Kiptum, himself, said after his triumph in Chicago that his career was just “getting started”.
And he was targeting a sub-two-hour time at April’s Rotterdam Marathon – a benchmark, never achieved in an open race, that would have cemented a place in the history books.
“That might look ambitious, but I’m not afraid of setting these kinds of goals. There is no limit to human energy,” he said last November, referencing the “no human is limited” philosophy of Kipchoge.
This was not bragging.
He was a “very humble guy, down to earth, doesn’t talk much, but when he runs, he runs like a machine”, former athlete Wesley Korir, who was with Kiptum in Chicago when he broke the world record, told the BBC’s Focus on Africa programme.
Kiptum was born and raised in a village 37km from Eldoret town in the Rift Valley region.
It is an area that has produced some of the world’s greatest long-distance runners. But there is nothing inevitable about success, which requires a level of grit and dedication that few can imagine.
Kiptum grew up on a farm, where he helped take care of his family’s cattle but knew from an early age that he wanted to be an athlete.
His interest in running came from watching his cousin, a runner who often worked as a pacemaker for Ethiopian great Haile Gebrselassie.
His father, however, was not so thrilled with this choice of career.
“He wanted me to study to pursue my diploma to be an electrician but I was saying that I needed to be an athlete – I had that passion,” Kiptum recalled in an interview with the BBC last year.
“That period was very hard for me because I trained for four years, yet there were no successes and they were disappointed in me.
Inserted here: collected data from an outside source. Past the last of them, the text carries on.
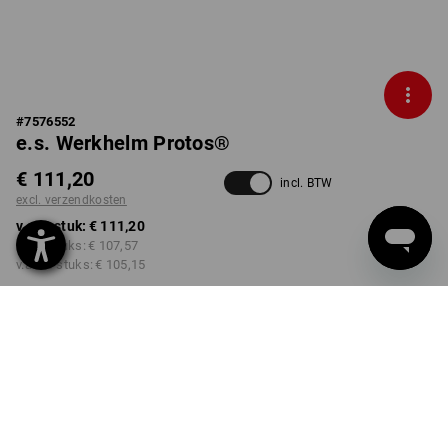
#
7576552
e.s. Werkhelm Protos®
€ 111,20
incl. BTW
excl. verzendkosten
v.a. 1 stuk:
€ 111,20
v.a. 3 stuks:
€ 107,57
v.a. 10 stuks:
€ 105,15
Levertijd ca. 3-5 werkdagen
KLEUR
kiezen
blauw / gentiaanblauw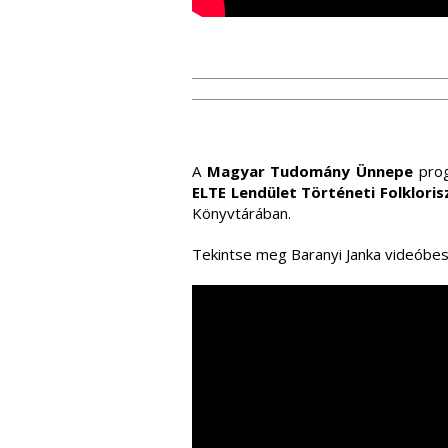
A
Magyar Tudomány Ünnepe
prog
ELTE Lendület Történeti Folklori
Könyvtárában.
Tekintse meg Baranyi Janka videóbes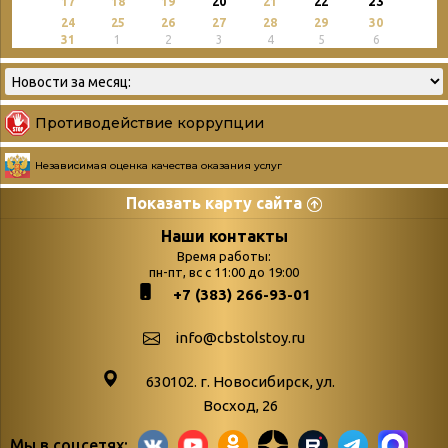
23
17
18
19
20
21
22
24
25
26
27
28
29
30
31
1
2
3
4
5
6
Противодействие коррупции
Независимая оценка качества оказания услуг
Показать карту сайта
Страницы
Категории
Наши контакты
Время работы:
Главная
пн-пт, вс с 11:00 до 19:00
Бюллетень новых
+7 (383) 266-93-01
podvedenie-itogov-festivalya-
поступлений
paskhalnaya-palitra
Война. Народ.
info@cbstolstoy.ru
Друзья фестиваля и библиотеки
Победа.
630102. г. Новосибирск, ул.
Антикоррупция
«Истории
Восход, 26
Афиша
свидетели
Мы в соцсетях:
But I kept on pushing.”
Eventually his father came around, even occasionally helping him get to early morning training on time.
After Kiptum’s record-breaking performance, his father effusively praised him as an “obedient son who has stayed true to his upbringing”.
But there was one other person who was crucial to his achievements – his Rwandan coach Gervais Hakizimana.
He was travelling in the car that Kiptum was driving on Sunday and was also killed when the vehicle collided with a tree.
It was Hakizimana who had convinced his trainee to move up from the half-marathon.
According to Hakizimana, Kiptum needed time to warm up to the idea of running the full 42.2km, which he initially thought might be too tough.
“He had some fear and preferred the shorter half-marathon until 2022 when he finally agreed to a marathon,” Hakizimana said last year.
The relationship as coach and athlete began in 2018 but the pair first met when the world record holder was much younger – back in the village.
“I knew him when he was a little boy, herding livestock barefooted,” Hakizimana recalled. “It was in 2009, I was training near his father’s farm, he’d come kicking at my heels and I would chase him away.
“Now, I am grateful to him for his achievement.”
Kiptum’s performance in that first full marathon in Valencia in 2022 forced people to take notice.
He clocked 2:01:53 – the fourth fastest time ever at that point and the fastest debut marathon in history.
What became his signature style of running – staying with the leading pack before stepping up the pace at around 30km – was already in evidence.
“The level of fearlessness that Kiptum portrays in his race is what is needed to rise to the top,” said athletics commentator Martin Keino.
“He is almost holding back in the first half of the marathon and then attacks the second half like nobody ever has – that kind of racing is very rare to see.”
He then set a course record of 2:01:25 at the London Marathon in April 2023 before breaking the world record in Chicago six months later.
“I feel so happy. A world record was not in my mind today,” he said at the time.
He was dreaming about running under two hours, which would, without doubt, have cemented his reputation for ever.
As Kipchoge wrote, Kiptum “had a whole life ahead of him to achieve incredible greatness”.
He was his parents’ only child. He leaves behind the parents, his widow, Asenath Rotich, and two children.